* _Requirement_
Identify each line below that contains the word "questo", and copy it out.

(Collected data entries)
════════

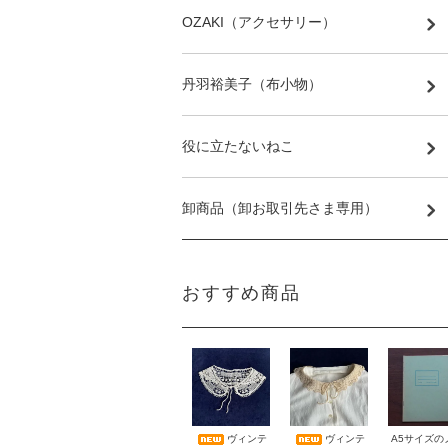
OZAKI（アクセサリー）
丹羽裕美子（布小物）
役に立たないねこ
卸商品（卸お取引先さま専用）
おすすめ商品
A5サイズの
ヴィンテ
ヴィンテ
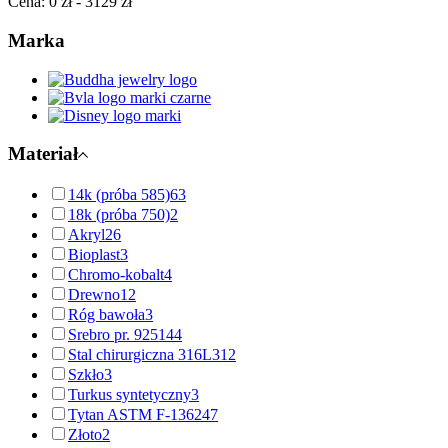
Cena:
0 zł
-
3129 zł
Marka
Materiał
14k (próba 585)
63
18k (próba 750)
2
Akryl
26
Bioplast
3
Chromo-kobalt
4
Drewno
12
Róg bawoła
3
Srebro pr. 925
144
Stal chirurgiczna 316L
312
Szkło
3
Turkus syntetyczny
3
Tytan ASTM F-136
247
Złoto
2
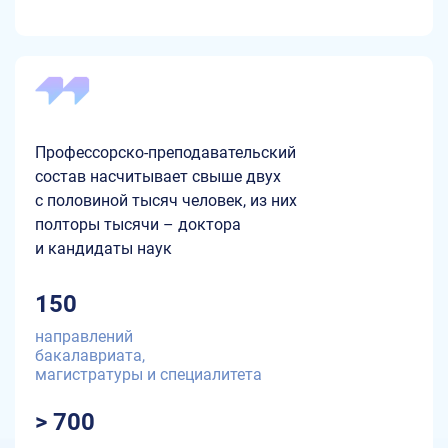
Профессорско-преподавательский
состав насчитывает свыше двух
с половиной тысяч человек, из них
полторы тысячи – доктора
и кандидаты наук
150
направлений
бакалавриата,
магистратуры и специалитета
> 700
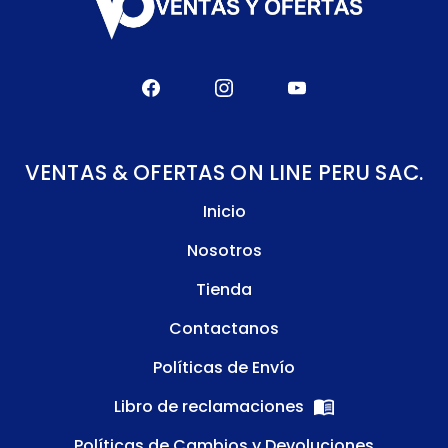
VENTAS & OFERTAS ON LINE PERU SAC.
Inicio
Nosotros
Tienda
Contactanos
Políticas de Envío
Libro de reclamaciones
Políticas de Cambios y Devoluciones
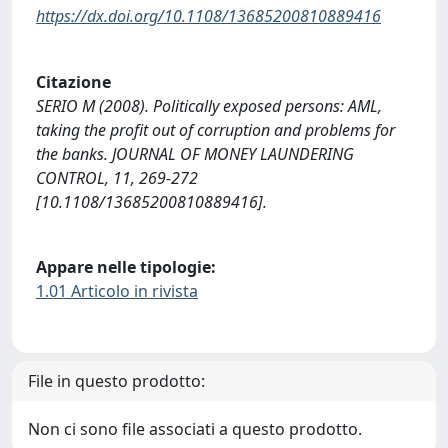
https://dx.doi.org/10.1108/13685200810889416
Citazione
SERIO M (2008). Politically exposed persons: AML,
taking the profit out of corruption and problems for
the banks. JOURNAL OF MONEY LAUNDERING
CONTROL, 11, 269-272
[10.1108/13685200810889416].
Appare nelle tipologie:
1.01 Articolo in rivista
File in questo prodotto:
Non ci sono file associati a questo prodotto.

════════

* _Answer to this exercise_
File in questo prodotto:
Non ci sono file associati a questo prodotto.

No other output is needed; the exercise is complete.